Era chiaro che i bulldozer sarebbero stati il passo successivo. Poi è stata la volta di Al Arakib, nel deserto del Negev; i bulldozer sono arrivati presto la mattina, cinque in tutto, e si sono messi a buttar giù pezzo per pezzo ogni singolo possedimento di quei 300 beduini che, «illegalmente», avevano tirato su una trentina di baracche di lamiera. Da lontano, al riparo dal sole del Negev, le famiglie sono rimaste a guardare mentre i cingolati macinavano rapidamente i loro tetti improvvisati, le carrette, i giacigli e persino il bestiame. Vicino alla polizia, un centinaio di attivisti aveva tentato inutilmente di intervenire, ma senza sortire alcun risultato: l’ordine di demolizione di al Arakib attendeva da undici anni di essere messo in atto.
E dopo al Arakib, a quanto pare, ce ne saranno altri 44, di villaggi da demolire. Insomma è solo l’inizio della stagione dei bulldozer, per Israele. Ci sono almeno altri 80mila cosiddetti “beduini”, nel Negev, che aspettano il proprio turno di demolizione, e non ci possono fare niente Secondo un recente studio dell’ Arab Centre For Law and Policy, il cavillo legale sta tutto nella difficoltà, da parte delle comunità di cittadini arabi israeliani, che la loro città o il loro villaggio venga riconosciuto da parte del governo. Senza riconoscimento, un luogo non esiste. Gli allacci elettrici non vengono permessi, i pozzi d’acqua non vengono autorizzati, e interi villaggi vivono in una sorta di campeggio provvisorio e illegale dal 1948.
A Gerusalemme non va meglio, né in città rimaste per metà arabe come Jaffa o Haifa: si costruisce e si abita illegalmente perché non c’è altra scelta. Se al nord, in Cisgiordania, lo Stato si dichiara incapace di impedire a un colono di costruirsi un’intera cittadella fortificata fra Ramallah e Nablus, per gli arabi le cose non vanno assolutamente così e qualsiasi costruzione, dall’alzarsi di un piano la casa, al piantare una tenda nella valle del Giordano (una zona teoricamente sotto controllo palestinese), si scontra col divieto assoluto dell’amministrazione israeliana. Un divieto che si estende a tutti quei soggetti che, di fatto, pur non essendo ebrei hanno vinto un passaporto blu che li rende cittadini a metà nella Terra di Latte e Miele, quella dei loro antentati.

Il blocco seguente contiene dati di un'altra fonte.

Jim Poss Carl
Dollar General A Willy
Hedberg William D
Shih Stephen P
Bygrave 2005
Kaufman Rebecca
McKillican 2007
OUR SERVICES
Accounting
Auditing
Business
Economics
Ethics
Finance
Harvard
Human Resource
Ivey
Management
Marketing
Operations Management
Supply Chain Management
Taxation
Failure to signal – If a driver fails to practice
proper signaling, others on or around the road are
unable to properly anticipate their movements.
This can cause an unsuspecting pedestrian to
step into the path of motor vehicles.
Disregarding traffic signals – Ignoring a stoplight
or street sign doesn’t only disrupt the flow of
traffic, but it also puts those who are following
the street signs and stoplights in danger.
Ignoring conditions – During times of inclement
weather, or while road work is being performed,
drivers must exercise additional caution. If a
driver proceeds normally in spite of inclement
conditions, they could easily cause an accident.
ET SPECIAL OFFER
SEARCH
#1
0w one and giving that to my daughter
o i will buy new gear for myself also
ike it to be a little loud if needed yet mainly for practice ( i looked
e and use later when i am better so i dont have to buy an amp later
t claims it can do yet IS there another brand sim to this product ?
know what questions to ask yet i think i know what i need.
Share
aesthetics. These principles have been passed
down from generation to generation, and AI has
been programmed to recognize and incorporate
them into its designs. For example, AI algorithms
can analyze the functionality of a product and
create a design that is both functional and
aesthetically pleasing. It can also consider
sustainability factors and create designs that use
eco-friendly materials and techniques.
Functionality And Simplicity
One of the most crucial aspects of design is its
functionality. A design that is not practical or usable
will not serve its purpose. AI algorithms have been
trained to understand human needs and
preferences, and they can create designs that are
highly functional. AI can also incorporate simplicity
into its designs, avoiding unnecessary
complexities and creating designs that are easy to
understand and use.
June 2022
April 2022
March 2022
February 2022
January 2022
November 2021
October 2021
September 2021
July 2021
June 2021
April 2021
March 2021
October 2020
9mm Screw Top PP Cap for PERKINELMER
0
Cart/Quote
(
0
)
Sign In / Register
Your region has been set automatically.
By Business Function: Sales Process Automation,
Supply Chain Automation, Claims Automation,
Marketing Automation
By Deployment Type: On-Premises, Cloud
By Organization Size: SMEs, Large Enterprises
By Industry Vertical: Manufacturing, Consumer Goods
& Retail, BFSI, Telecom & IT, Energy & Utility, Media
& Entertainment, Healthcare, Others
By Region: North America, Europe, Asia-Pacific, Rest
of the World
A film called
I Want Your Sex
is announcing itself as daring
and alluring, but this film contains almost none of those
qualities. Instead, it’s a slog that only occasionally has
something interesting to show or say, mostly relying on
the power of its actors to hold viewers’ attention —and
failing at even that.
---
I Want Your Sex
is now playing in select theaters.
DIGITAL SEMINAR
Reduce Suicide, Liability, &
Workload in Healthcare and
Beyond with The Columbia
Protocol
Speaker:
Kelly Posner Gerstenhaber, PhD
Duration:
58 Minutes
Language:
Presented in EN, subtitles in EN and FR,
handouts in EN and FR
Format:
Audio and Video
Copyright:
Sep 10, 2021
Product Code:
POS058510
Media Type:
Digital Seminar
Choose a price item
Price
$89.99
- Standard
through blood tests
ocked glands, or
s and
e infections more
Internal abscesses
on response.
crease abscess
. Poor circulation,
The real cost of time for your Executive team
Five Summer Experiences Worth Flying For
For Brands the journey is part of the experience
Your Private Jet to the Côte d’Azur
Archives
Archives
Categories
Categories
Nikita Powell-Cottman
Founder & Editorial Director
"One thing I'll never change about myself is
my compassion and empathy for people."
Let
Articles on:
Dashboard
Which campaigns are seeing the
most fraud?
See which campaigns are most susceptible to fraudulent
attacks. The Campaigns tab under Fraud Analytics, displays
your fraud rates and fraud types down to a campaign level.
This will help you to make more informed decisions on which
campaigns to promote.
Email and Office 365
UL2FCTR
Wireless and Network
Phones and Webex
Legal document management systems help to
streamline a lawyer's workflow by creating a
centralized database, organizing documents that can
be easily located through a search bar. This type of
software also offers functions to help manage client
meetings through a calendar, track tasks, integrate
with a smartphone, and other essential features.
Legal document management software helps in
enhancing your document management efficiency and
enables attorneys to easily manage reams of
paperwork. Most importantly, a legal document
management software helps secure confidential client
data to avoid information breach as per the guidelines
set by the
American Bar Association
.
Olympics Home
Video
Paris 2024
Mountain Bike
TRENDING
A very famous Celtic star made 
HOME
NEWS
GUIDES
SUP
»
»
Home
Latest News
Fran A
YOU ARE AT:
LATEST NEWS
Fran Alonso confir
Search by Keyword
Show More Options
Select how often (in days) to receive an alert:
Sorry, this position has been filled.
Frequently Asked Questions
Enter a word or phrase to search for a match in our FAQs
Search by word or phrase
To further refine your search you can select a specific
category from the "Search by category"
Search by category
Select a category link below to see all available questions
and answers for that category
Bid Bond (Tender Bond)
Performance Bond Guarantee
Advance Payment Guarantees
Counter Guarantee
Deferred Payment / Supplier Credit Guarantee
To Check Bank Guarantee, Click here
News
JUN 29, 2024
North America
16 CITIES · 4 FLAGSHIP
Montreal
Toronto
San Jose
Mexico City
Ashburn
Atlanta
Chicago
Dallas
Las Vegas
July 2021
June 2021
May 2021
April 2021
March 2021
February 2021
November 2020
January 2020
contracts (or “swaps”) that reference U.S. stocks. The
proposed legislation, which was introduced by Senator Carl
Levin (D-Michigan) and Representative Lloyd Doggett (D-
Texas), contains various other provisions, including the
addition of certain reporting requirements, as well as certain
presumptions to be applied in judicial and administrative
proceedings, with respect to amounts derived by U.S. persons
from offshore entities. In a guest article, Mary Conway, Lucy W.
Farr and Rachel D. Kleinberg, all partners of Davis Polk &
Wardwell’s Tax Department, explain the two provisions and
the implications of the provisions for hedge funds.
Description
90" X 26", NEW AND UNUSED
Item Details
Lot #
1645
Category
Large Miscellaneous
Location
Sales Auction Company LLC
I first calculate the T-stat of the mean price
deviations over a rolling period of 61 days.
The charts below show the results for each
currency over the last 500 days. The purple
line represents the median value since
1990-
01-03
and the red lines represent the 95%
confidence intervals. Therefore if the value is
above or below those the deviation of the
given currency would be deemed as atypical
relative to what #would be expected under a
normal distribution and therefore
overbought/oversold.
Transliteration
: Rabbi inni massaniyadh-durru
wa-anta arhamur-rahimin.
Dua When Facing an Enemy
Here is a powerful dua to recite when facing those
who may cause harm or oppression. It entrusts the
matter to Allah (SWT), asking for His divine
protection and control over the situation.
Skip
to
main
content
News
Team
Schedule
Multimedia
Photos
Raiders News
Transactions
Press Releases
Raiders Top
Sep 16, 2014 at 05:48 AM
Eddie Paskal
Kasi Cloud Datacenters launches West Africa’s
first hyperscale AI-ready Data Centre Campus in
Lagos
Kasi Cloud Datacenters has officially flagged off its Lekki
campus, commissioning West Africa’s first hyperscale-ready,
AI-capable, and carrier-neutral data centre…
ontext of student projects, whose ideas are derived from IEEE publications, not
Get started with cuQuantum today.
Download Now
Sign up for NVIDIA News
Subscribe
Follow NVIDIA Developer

Gli arabi li chiamano “Palestinesi del ‘48”, mentre gli israeliani – con l’aiuto di anni di ricerche sul campo da parte di antropologi e sociologi – sono riusciti a dividerli in sotto-categorie del tutto nuove e diversificate fra loro in termini di diritti e doveri di cittadinanza: ci sono i palestinesi di religione musulmana e cristiana, che vengono definiti genericamente “arabi israeliani”, e che non hanno diritto al servizio militare. Ci sono i palestinesi di religione drusa, che vengono definiti a parte ed arruolati a forza nell’esercito; e poi ci sono quelli che vagano nel deserto del Negev, e che le autorità chiamano semplicemente “beduini”.
Molti di loro, però, legalmente non esistono. Sono i figli dei figli di coloro che, scacciati dalle proprie case, continuarono a vagare nel nuovo Stato sorto dal Giordano al Mediterraneo, senza mai potersi insediare da alcuna parte, e senza vedersi riconoscere alcun documento, condannati all’invisibilità. Fino al giorno in cui la stagione dei bulldozer arriverà a radere al suolo anche quel poco di dignità che gli era rimasta.